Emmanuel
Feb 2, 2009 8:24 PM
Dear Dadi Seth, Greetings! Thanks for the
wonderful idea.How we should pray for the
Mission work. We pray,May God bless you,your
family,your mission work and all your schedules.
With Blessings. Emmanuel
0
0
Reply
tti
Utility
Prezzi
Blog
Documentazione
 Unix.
====
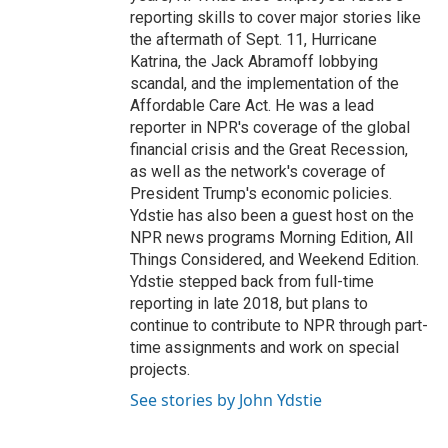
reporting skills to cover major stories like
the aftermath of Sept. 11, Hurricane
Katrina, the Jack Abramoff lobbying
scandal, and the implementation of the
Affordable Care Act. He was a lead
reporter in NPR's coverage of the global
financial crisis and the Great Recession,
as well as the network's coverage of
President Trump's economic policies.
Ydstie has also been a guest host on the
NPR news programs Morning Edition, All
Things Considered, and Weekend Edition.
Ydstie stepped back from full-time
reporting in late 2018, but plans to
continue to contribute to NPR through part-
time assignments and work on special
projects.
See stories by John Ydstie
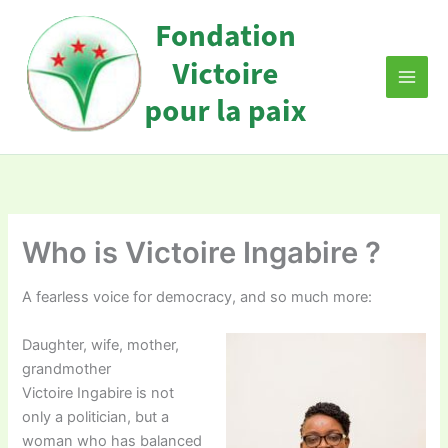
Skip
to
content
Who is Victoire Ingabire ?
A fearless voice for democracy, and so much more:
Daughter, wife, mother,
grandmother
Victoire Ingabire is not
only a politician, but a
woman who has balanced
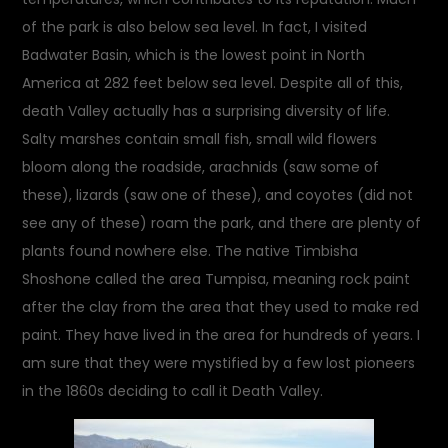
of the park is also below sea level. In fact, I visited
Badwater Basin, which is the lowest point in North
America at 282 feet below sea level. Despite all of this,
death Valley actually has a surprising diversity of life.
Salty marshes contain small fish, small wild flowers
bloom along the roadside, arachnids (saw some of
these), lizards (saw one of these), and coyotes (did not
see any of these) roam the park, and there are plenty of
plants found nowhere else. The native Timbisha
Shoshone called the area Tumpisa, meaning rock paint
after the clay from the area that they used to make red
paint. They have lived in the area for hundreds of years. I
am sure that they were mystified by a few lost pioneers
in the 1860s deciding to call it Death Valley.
====
» **To do**
Above are the records; please give again, exactly and in full, only the lines that run from the line with "as well as the network's coverage of" through the line with "America at 282", with no pictures.

» **Result**
as well as the network's coverage of
President Trump's economic policies.
Ydstie has also been a guest host on the
NPR news programs Morning Edition, All
Things Considered, and Weekend Edition.
Ydstie stepped back from full-time
reporting in late 2018, but plans to
continue to contribute to NPR through part-
time assignments and work on special
projects.
See stories by John Ydstie
Skip
to
content
Who is Victoire Ingabire ?
A fearless voice for democracy, and so much more:
Daughter, wife, mother,
grandmother
Victoire Ingabire is not
only a politician, but a
woman who has balanced
of the park is also below sea level. In fact, I visited
Badwater Basin, which is the lowest point in North
America at 282 feet below sea level. Despite all of this,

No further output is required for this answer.